§ What needs to be done
Go through the lines below and copy any that hold the string "rata".

Provided material START

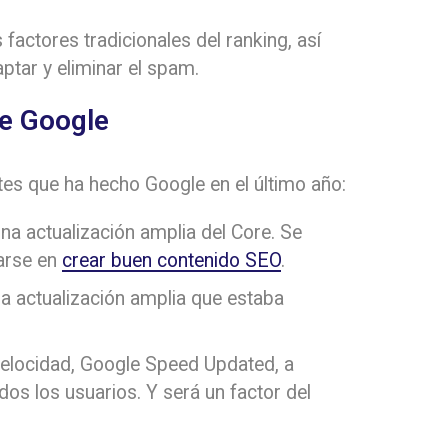
factores tradicionales del ranking, así
tar y eliminar el spam.
de Google
tes que ha hecho Google en el último año:
a actualización amplia del Core. Se
arse en
crear buen contenido SEO
.
ra actualización amplia que estaba
 velocidad, Google Speed Updated, a
dos los usuarios. Y será un factor del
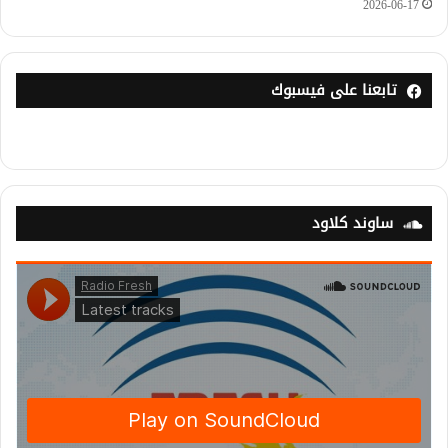
2026-06-17
تابعنا على فيسبوك
ساوند كلاود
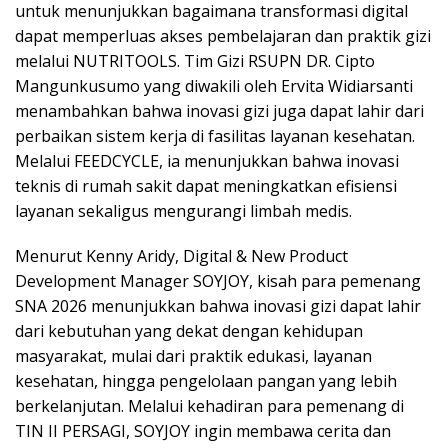
untuk menunjukkan bagaimana transformasi digital
dapat memperluas akses pembelajaran dan praktik gizi
melalui NUTRITOOLS. Tim Gizi RSUPN DR. Cipto
Mangunkusumo yang diwakili oleh Ervita Widiarsanti
menambahkan bahwa inovasi gizi juga dapat lahir dari
perbaikan sistem kerja di fasilitas layanan kesehatan.
Melalui FEEDCYCLE, ia menunjukkan bahwa inovasi
teknis di rumah sakit dapat meningkatkan efisiensi
layanan sekaligus mengurangi limbah medis.
Menurut Kenny Aridy, Digital & New Product
Development Manager SOYJOY, kisah para pemenang
SNA 2026 menunjukkan bahwa inovasi gizi dapat lahir
dari kebutuhan yang dekat dengan kehidupan
masyarakat, mulai dari praktik edukasi, layanan
kesehatan, hingga pengelolaan pangan yang lebih
berkelanjutan. Melalui kehadiran para pemenang di
TIN II PERSAGI, SOYJOY ingin membawa cerita dan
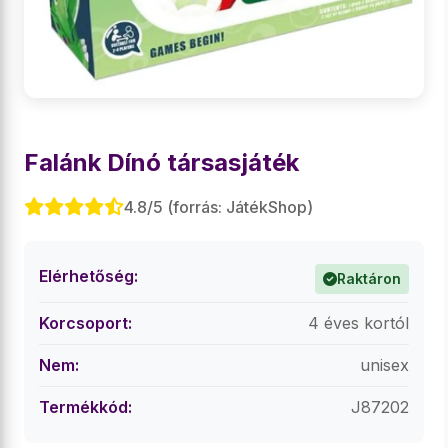
Falánk Dínó társasjáték
4.8/5 (forrás: JátékShop)
Elérhetőség:
Raktáron
Korcsoport:
4 éves kortól
Nem:
unisex
Termékkód:
J87202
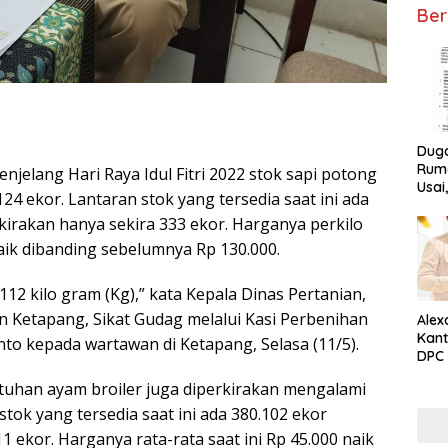
Ber
Dug
Ruma
jelang Hari Raya Idul Fitri 2022 stok sapi potong
Usai
24 ekor. Lantaran stok yang tersedia saat ini ada
Tunta
irakan hanya sekira 333 ekor. Harganya perkilo
naik dibanding sebelumnya Rp 130.000.
112 kilo gram (Kg),” kata Kepala Dinas Pertanian,
Ketapang, Sikat Gudag melalui Kasi Perbenihan
Alex
Kant
to kepada wartawan di Ketapang, Selasa (11/5).
DPC 
Ket
han ayam broiler juga diperkirakan mengalami
stok yang tersedia saat ini ada 380.102 ekor
 ekor. Harganya rata-rata saat ini Rp 45.000 naik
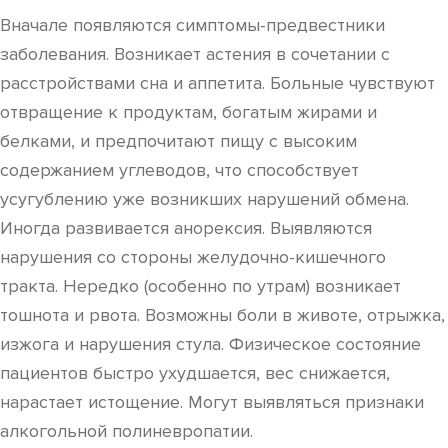
Вначале появляются симптомы-предвестники
заболевания. Возникает астения в сочетании с
расстройствами сна и аппетита. Больные чувствуют
отвращение к продуктам, богатым жирами и
белками, и предпочитают пищу с высоким
содержанием углеводов, что способствует
усугублению уже возникших нарушений обмена.
Иногда развивается анорексия. Выявляются
нарушения со стороны желудочно-кишечного
тракта. Нередко (особенно по утрам) возникает
тошнота и рвота. Возможны боли в животе, отрыжка,
изжога и нарушения стула. Физическое состояние
пациентов быстро ухудшается, вес снижается,
нарастает истощение. Могут выявляться признаки
алкогольной полиневропатии.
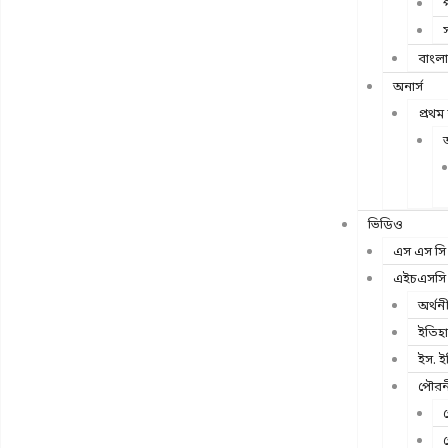
প
বাংলা
অনার্স
প্রথম 
ভিডিও
এস এস সি
এইচএসসি
অর্থন
ইতিহ
ইস. ই
পৌরন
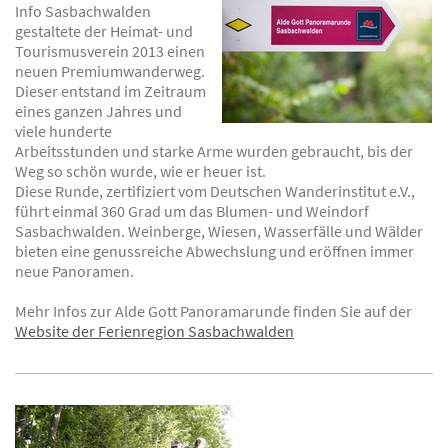
Info Sasbachwalden
gestaltete der Heimat- und
Tourismusverein 2013 einen
neuen Premiumwanderweg.
Dieser entstand im Zeitraum
eines ganzen Jahres und
viele hunderte
Arbeitsstunden und starke Arme wurden gebraucht, bis der
Weg so schön wurde, wie er heuer ist.
Diese Runde
, zertifiziert vom Deutschen Wanderinstitut e.V.,
führt einmal 360 Grad um das Blumen- und Weindorf
Sasbachwalden. Weinberge, Wiesen, Wasserfälle und Wälder
bieten eine genussreiche Abwechslung und eröffnen immer
neue Panoramen.
Mehr Infos zur Alde Gott Panoramarunde finden Sie auf der
Website der Ferienregion Sasbachwalden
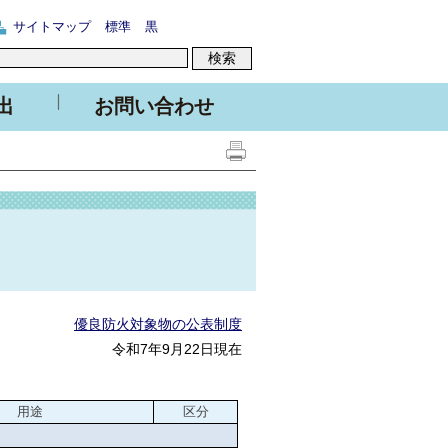
サイトマップ
標準
黒
出
お問い合わせ
優良防火対象物の公表制度
令和7年9月22日現在
用途
区分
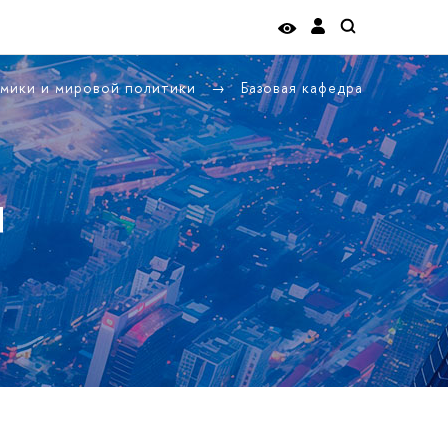
омики и мировой политики
Базовая кафедра
я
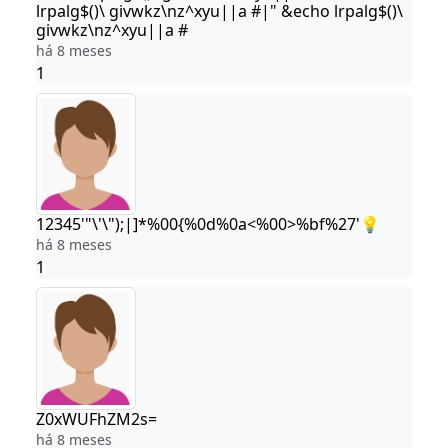
lrpalg$()\ givwkz\nz^xyu||a #|" &echo lrpalg$()\
givwkz\nz^xyu||a #
há 8 meses
1
12345'"\'\");|]*%00{%0d%0a<%00>%bf%27'💡
há 8 meses
1
Z0xWUFhZM2s=
há 8 meses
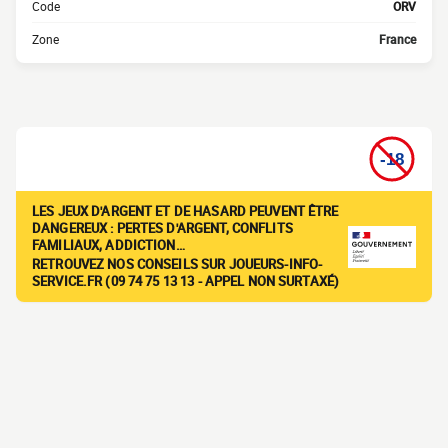
Code
ORV
Zone
France
LES JEUX D'ARGENT ET DE HASARD PEUVENT ÊTRE
DANGEREUX : PERTES D'ARGENT, CONFLITS
FAMILIAUX, ADDICTION…
RETROUVEZ NOS CONSEILS SUR JOUEURS-INFO-
SERVICE.FR (09 74 75 13 13 - APPEL NON SURTAXÉ)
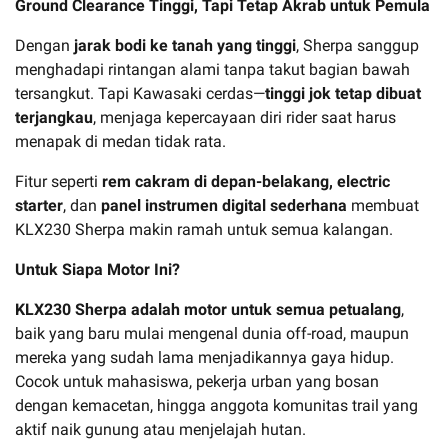
Ground Clearance Tinggi, Tapi Tetap Akrab untuk Pemula
Dengan
jarak bodi ke tanah yang tinggi
, Sherpa sanggup
menghadapi rintangan alami tanpa takut bagian bawah
tersangkut. Tapi Kawasaki cerdas—
tinggi jok tetap dibuat
terjangkau
, menjaga kepercayaan diri rider saat harus
menapak di medan tidak rata.
Fitur seperti
rem cakram di depan-belakang, electric
starter
, dan
panel instrumen digital sederhana
membuat
KLX230 Sherpa makin ramah untuk semua kalangan.
Untuk Siapa Motor Ini?
KLX230 Sherpa adalah motor untuk semua petualang
,
baik yang baru mulai mengenal dunia off-road, maupun
mereka yang sudah lama menjadikannya gaya hidup.
Cocok untuk mahasiswa, pekerja urban yang bosan
dengan kemacetan, hingga anggota komunitas trail yang
aktif naik gunung atau menjelajah hutan.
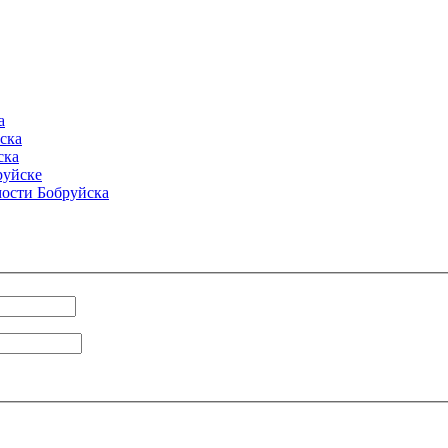
а
ска
ска
руйске
ости Бобруйска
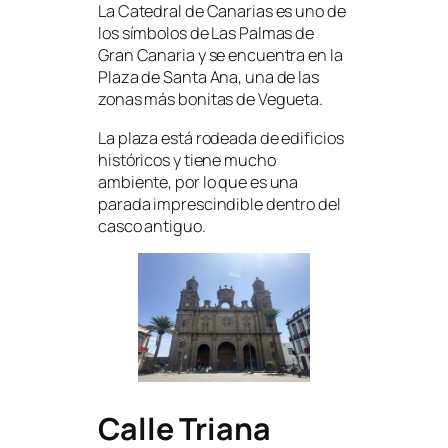
La Catedral de Canarias es uno de
los símbolos de Las Palmas de
Gran Canaria y se encuentra en la
Plaza de Santa Ana, una de las
zonas más bonitas de Vegueta.
La plaza está rodeada de edificios
históricos y tiene mucho
ambiente, por lo que es una
parada imprescindible dentro del
casco antiguo.
Calle Triana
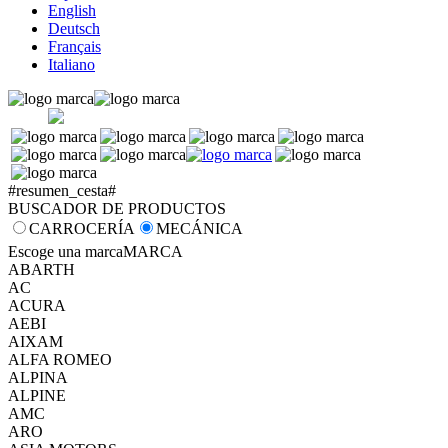
English
Deutsch
Français
Italiano
#resumen_cesta#
BUSCADOR DE PRODUCTOS
CARROCERÍA
MECÁNICA
Escoge una marca
MARCA
ABARTH
AC
ACURA
AEBI
AIXAM
ALFA ROMEO
ALPINA
ALPINE
AMC
ARO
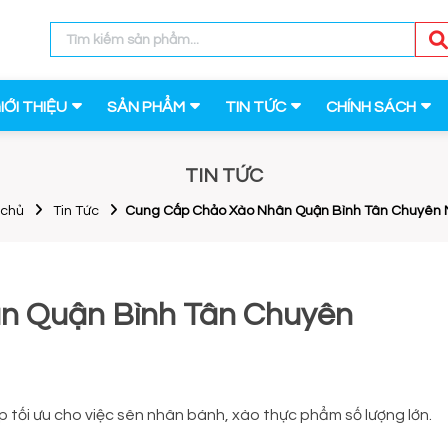
IỚI THIỆU
SẢN PHẨM
TIN TỨC
CHÍNH SÁCH
TIN TỨC
 chủ
Tin Tức
Cung Cấp Chảo Xào Nhân Quận Bình Tân Chuyên 
n Quận Bình Tân Chuyên
 tối ưu cho việc sên nhân bánh, xào thực phẩm số lượng lớn.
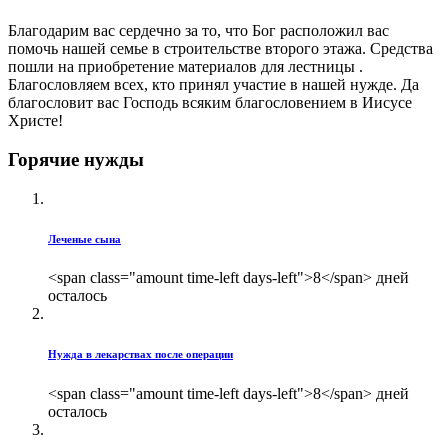
Благодарим вас сердечно за то, что Бог расположил вас
помочь нашей семье в строительстве второго этажа. Средства
пошли на приобретение материалов для лестницы .
Благословляем всех, кто принял участие в нашей нужде. Да
благословит вас Господь всяким благословением в Иисусе
Христе!
Горячие нужды
Леченые сына
<span class="amount time-left days-left">8</span> дней
осталось
Нужда в лекарствах после операции
<span class="amount time-left days-left">8</span> дней
осталось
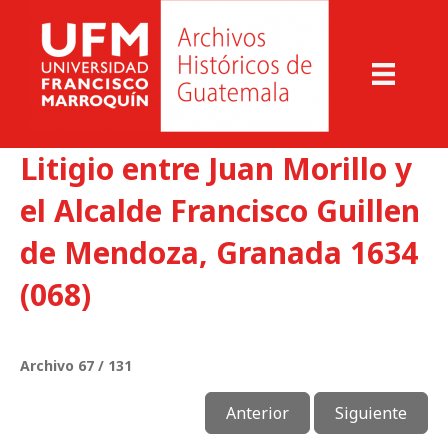
Litigio entre Juan Morillo y
el Alcalde Francisco Guillen
de Mendoza, Granada 1634
(068)
Archivo 67 / 131
Anterior
Siguiente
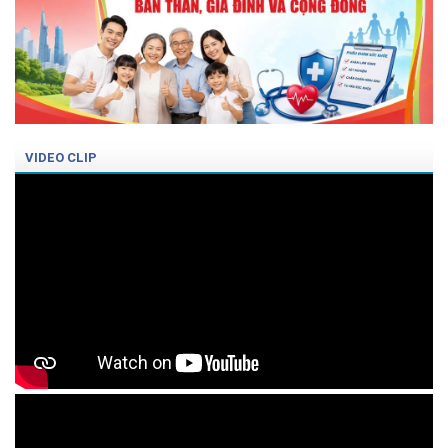
VIDEO CLIP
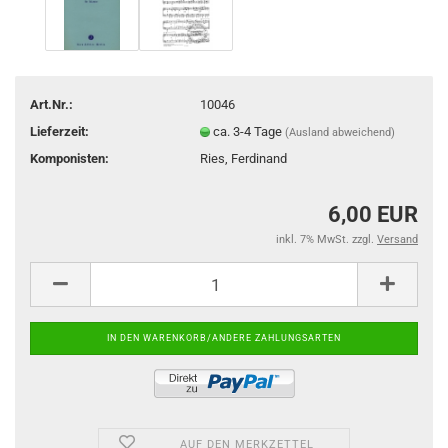
Art.Nr.:
10046
Lieferzeit:
ca. 3-4 Tage
(Ausland abweichend)
Komponisten:
Ries, Ferdinand
6,00 EUR
inkl. 7% MwSt. zzgl.
Versand
AUF DEN MERKZETTEL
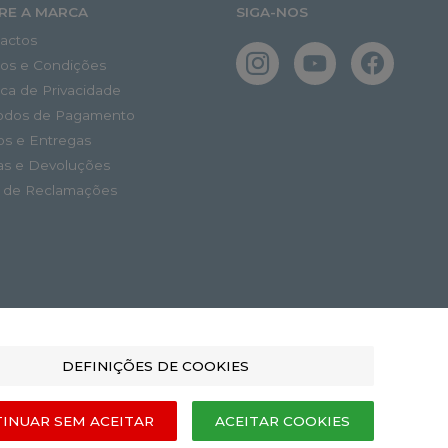
RE A MARCA
SIGA-NOS
actos
os e Condições
tica de Privacidade
odos de Pagamento
os e Entregas
as e Devoluções
o de Reclamações
DEFINIÇÕES DE COOKIES
INUAR SEM ACEITAR
ACEITAR COOKIES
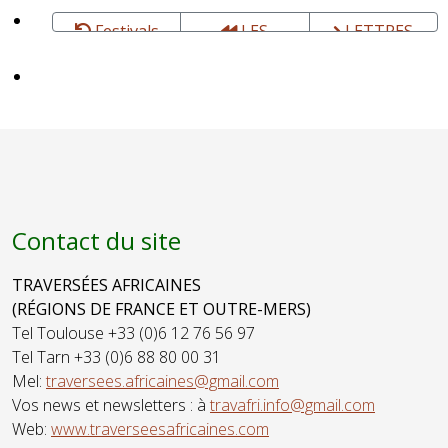
Festivals
LES
LETTRES
GALETTES
DU MONDE,
DU MONDE,
Festival
FESTIVAL -
itinérant -
Cultures à
Nouvelle
entendre,
Aquitaine -
voir et
Novembre
déguster !
Contact du site
TRAVERSÉES AFRICAINES
(RÉGIONS DE FRANCE ET OUTRE-MERS)
Tel Toulouse +33 (0)6 12 76 56 97
Tel Tarn +33 (0)6 88 80 00 31
Mel:
traversees.africaines@gmail.com
Vos news et newsletters : à
travafri.info@gmail.com
Web:
www.traverseesafricaines.com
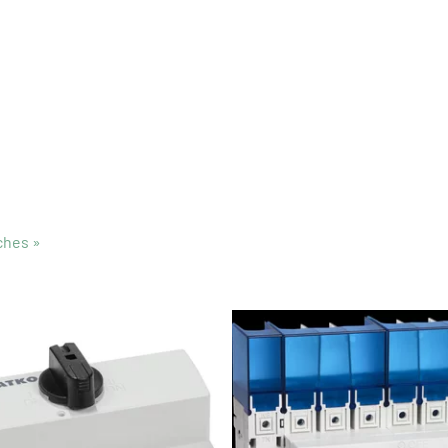
ches
‪»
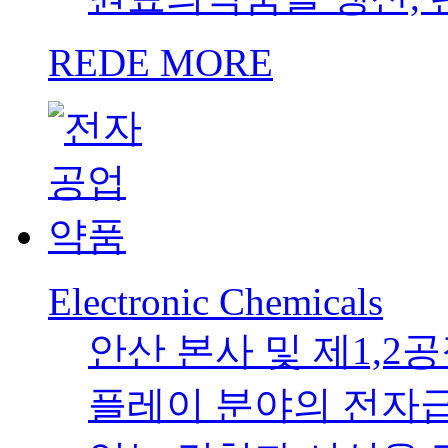
REDE MORE
Electronic Chemicals
안산 본사 및 제1,2
플레이 분야의 전자급 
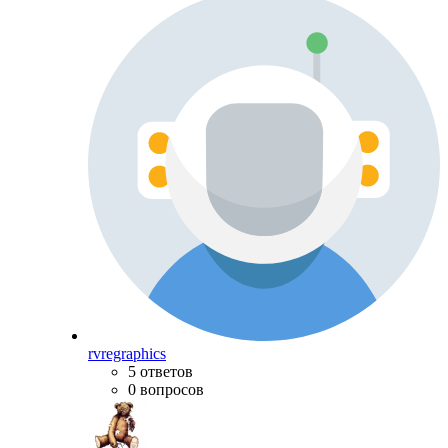
rvregraphics
5 ответов
0 вопросов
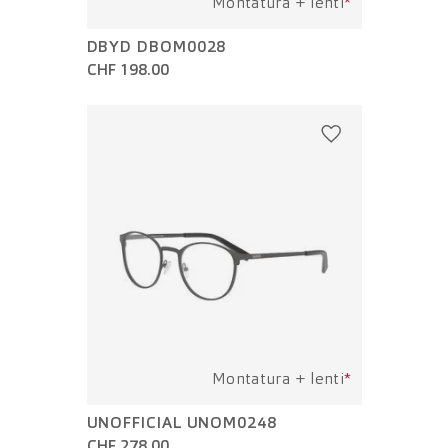
Montatura + lenti
*
DBYD DBOM0028
CHF 198.00
Montatura + lenti
*
UNOFFICIAL UNOM0248
CHF 278.00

Provided material END

§ Solution for this problem
 ekor. Harganya rata-rata saat ini Rp 45.000 naik
menapak di medan tidak rata.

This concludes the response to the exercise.